Edmund Husserl was born on April 8, 1859, in Prossnitz, Moravia (then part of Austria), to a German-speaking Jewish family. (The Jewish connection would become a liability later on, even though Husserl had become an Evangelical Lutheran in 1886; throughout his life he remained deeply moral and religious, but not within the framework of a particular sect.) He passed the Gymnasium examinations in 1876 and studied in Leipzig, Berlin, and Vienna, concentrating on mathematics and science as well as philosophy. He gained his Ph.D. in 1882 from Vienna with a thesis in mathematics. After several years of study with the Catholic philosopher Franz Brentano, he moved to Halle, where in 1887 he qualified himself as a privatdocent (unpaid lecturer) and where he remained until 1901. The years at Halle were years of doubt and difficulty, but gradually, through his struggles with the problems of mathematics and logic, he developed his own distinctive system of ideas. It was during this period that he married Malvine Steinschneider, his ever-loyal wife; they had three children, one of whom was killed at the Battle of Verdun.

Life’s Work

In 1900, Husserl published his first important work, Logische Untersuchungen (logical investigations). In 1901, he was invited to the University of Göttingen as an ausserordentlicher Professor. Husserl’s position in the university was not an entirely happy one; his colleagues in the other faculties did not appreciate his work. He owed his promotion to the rank of ordentlicher Professor to the intervention of the Prussian minister of education. By this time, however, the new discipline of phenomenology was proving appealing not only to German students but also to foreigners, and Husserl is said to have had as many as twelve nationalities in his seminar at once.

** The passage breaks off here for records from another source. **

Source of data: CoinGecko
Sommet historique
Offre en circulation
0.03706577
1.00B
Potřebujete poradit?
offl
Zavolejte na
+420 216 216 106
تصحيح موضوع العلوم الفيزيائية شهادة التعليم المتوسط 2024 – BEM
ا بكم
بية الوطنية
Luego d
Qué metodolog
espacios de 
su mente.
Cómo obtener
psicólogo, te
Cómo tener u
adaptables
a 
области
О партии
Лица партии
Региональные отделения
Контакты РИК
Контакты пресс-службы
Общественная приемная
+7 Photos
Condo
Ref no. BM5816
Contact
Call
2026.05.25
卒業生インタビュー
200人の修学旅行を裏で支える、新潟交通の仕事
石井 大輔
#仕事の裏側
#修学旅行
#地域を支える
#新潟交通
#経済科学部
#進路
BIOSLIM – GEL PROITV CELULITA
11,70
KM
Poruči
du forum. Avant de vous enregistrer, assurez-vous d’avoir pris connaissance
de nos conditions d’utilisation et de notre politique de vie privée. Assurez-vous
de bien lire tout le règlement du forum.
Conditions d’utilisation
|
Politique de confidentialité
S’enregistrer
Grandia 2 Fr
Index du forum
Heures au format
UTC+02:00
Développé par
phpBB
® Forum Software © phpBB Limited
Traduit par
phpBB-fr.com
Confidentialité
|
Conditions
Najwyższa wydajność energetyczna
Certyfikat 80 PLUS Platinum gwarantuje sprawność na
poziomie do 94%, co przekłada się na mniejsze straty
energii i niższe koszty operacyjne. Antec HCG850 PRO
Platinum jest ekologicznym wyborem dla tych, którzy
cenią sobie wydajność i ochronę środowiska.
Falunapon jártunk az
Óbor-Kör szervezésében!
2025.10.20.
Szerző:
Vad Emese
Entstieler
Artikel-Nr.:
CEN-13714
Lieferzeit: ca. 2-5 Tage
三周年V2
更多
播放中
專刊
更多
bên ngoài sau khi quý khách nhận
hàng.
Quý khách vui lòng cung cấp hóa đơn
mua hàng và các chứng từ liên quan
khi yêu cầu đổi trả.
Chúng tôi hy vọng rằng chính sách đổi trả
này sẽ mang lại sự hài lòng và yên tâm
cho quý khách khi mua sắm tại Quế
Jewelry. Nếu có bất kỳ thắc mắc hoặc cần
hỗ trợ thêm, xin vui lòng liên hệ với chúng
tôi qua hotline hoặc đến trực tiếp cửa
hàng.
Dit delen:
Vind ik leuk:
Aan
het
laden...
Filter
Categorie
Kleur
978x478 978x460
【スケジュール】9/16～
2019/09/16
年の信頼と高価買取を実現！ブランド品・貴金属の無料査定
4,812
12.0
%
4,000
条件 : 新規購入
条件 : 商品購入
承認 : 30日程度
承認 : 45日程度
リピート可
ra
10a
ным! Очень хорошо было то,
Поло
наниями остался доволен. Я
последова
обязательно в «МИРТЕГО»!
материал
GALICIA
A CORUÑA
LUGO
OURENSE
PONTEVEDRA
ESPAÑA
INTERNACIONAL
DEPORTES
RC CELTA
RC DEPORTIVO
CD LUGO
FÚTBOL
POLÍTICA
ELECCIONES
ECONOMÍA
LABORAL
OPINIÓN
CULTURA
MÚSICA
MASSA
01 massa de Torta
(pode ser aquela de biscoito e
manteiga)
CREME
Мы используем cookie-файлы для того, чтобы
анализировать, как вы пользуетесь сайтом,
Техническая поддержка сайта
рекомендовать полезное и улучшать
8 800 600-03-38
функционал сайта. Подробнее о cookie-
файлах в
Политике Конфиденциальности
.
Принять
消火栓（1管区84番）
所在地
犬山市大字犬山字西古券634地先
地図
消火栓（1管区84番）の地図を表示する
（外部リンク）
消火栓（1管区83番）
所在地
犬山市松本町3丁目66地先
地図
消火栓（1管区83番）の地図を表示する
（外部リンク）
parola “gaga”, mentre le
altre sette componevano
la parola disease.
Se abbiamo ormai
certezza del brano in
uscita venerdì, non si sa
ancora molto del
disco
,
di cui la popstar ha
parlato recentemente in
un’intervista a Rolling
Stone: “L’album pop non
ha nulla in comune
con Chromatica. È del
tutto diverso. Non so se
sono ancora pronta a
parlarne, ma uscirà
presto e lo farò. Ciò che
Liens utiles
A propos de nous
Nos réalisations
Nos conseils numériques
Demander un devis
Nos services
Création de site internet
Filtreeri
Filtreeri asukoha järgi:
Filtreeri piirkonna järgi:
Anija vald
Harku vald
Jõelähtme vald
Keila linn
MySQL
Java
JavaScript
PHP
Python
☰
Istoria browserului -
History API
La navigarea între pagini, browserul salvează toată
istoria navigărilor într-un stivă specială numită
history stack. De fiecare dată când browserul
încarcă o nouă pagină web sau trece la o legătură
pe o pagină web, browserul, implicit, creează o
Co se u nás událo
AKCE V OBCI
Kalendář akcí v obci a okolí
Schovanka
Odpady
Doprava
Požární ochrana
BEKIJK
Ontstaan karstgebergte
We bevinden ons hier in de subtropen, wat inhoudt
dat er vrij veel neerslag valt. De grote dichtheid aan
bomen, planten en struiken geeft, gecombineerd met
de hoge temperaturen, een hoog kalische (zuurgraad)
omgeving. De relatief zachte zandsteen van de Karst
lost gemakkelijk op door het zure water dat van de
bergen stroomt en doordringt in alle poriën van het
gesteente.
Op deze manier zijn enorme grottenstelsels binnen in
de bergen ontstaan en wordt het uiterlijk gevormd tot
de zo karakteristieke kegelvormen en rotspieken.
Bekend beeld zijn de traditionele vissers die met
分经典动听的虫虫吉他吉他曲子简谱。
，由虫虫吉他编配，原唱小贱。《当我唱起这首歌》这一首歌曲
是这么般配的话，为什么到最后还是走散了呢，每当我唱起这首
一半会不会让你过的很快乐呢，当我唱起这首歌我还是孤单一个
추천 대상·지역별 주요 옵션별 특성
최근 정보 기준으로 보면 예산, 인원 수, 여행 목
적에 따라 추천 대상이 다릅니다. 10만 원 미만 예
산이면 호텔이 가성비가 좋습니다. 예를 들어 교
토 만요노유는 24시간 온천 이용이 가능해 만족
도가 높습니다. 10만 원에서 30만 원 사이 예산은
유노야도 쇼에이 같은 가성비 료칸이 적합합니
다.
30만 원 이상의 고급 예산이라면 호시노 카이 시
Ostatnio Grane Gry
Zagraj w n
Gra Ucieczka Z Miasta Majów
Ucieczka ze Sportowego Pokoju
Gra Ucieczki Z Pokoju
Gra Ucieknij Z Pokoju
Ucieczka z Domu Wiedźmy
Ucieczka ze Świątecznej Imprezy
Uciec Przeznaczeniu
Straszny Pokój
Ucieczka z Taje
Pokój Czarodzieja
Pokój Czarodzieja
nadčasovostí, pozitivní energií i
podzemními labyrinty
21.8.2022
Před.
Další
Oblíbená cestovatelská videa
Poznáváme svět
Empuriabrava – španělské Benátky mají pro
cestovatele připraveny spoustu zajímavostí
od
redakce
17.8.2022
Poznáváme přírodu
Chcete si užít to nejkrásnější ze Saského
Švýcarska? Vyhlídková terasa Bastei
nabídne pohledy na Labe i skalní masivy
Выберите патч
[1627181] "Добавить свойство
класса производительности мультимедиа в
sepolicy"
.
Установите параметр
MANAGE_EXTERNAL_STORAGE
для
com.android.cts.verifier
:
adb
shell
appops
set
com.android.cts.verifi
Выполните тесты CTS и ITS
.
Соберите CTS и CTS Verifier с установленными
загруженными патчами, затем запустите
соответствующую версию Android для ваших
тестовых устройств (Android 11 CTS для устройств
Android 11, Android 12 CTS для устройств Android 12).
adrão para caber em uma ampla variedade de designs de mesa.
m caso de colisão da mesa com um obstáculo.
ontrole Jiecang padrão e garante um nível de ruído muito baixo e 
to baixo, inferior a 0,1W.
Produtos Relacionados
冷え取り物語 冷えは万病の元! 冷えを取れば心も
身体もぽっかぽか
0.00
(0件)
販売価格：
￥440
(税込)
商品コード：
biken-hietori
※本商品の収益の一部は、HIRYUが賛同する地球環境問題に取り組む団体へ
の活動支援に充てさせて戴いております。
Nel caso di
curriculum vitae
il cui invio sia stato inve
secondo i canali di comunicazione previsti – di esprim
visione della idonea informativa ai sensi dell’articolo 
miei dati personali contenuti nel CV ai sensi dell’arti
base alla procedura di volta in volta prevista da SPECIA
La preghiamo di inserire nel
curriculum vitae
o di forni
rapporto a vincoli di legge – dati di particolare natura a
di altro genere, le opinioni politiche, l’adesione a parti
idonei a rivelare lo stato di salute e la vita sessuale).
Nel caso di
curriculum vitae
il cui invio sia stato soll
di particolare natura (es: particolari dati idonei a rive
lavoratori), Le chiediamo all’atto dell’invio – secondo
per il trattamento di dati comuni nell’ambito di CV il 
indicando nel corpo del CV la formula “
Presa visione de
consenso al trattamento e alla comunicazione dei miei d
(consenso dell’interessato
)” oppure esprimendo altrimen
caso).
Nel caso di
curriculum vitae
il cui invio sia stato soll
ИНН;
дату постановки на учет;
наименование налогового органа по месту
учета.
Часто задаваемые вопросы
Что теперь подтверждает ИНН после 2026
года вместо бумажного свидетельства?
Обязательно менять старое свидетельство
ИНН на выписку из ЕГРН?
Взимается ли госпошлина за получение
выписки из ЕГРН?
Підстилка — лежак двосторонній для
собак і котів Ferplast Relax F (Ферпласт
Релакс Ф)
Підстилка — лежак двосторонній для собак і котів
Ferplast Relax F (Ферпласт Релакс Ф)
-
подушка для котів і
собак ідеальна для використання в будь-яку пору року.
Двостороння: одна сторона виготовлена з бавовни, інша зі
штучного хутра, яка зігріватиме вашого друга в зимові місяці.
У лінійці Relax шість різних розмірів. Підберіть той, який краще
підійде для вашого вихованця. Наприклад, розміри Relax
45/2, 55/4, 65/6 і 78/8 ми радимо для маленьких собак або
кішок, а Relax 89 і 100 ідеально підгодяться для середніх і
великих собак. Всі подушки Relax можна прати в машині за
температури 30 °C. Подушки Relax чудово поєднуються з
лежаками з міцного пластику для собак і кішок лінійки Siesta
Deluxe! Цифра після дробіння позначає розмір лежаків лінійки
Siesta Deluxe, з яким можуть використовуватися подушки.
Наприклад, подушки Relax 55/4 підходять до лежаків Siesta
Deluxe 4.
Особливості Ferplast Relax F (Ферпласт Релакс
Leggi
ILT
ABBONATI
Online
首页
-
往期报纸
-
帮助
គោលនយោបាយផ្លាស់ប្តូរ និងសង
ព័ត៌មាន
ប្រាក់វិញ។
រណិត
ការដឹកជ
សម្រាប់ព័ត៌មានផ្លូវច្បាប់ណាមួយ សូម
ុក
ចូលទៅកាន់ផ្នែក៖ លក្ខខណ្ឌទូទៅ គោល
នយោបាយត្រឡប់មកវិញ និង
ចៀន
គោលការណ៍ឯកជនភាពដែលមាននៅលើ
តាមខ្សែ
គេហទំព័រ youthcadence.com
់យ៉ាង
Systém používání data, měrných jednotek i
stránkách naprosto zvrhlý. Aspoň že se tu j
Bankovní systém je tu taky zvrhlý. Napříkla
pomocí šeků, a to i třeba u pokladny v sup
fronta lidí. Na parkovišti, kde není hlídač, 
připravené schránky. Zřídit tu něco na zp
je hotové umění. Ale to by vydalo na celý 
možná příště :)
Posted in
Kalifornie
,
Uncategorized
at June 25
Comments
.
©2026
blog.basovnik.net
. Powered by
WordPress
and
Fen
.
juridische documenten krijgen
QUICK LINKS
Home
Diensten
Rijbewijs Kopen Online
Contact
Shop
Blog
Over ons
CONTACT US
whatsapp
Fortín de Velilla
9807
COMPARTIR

In defining the term “phenomenology,” it must be kept in mind, first of all, that Husserl’s thought was still evolving at his death; he left behind an enormous amount of manuscript that has gradually been edited and published. His ideas are difficult and sometimes invite confusion with trains of thought that they superficially resemble or that they are connected with historically, such as existentialism. His battlecry “to the things themselves” is deceptive, since it suggests materialism, which he was trying to refute; his “bracketing” might be wrongly taken to suggest the rejection of the things bracketed. Finally Husserl was an inspiring but not an authoritarian teacher, so that, although he had numerous disciples, they do not necessarily reproduce his thought.

Phenomenology can be considered as a philosophy, some would say the only true philosophy, but also can be considered as a method, perhaps simply one among many, suitable for the solution of some philosophical problems but not of others. Phenomenology begins with the analysis of consciousness or experience—they come to the same thing in the end, for consciousness is always intentional, pointing to something outside the ego. While this analysis is going on, the philosopher “brackets” all irrelevant considerations, such as the operations of empirical science and the conjectures of metaphysics about the reality of the material world. These latter are not pronounced meaningless as by the positivists; they are bracketed, put aside for the moment, perhaps to be used on another occasion or by another thinker, but not to be allowed to confuse the present investigation.

Husserl eloquently describes the “stream of consciousness” (or experience) in which from time to time the ego singles out some “thing” (which is most easily conceived as an object but could be a memory or a mood) for special attention, viewing it from various aspects, so...

(The entire section contains 1477 words.)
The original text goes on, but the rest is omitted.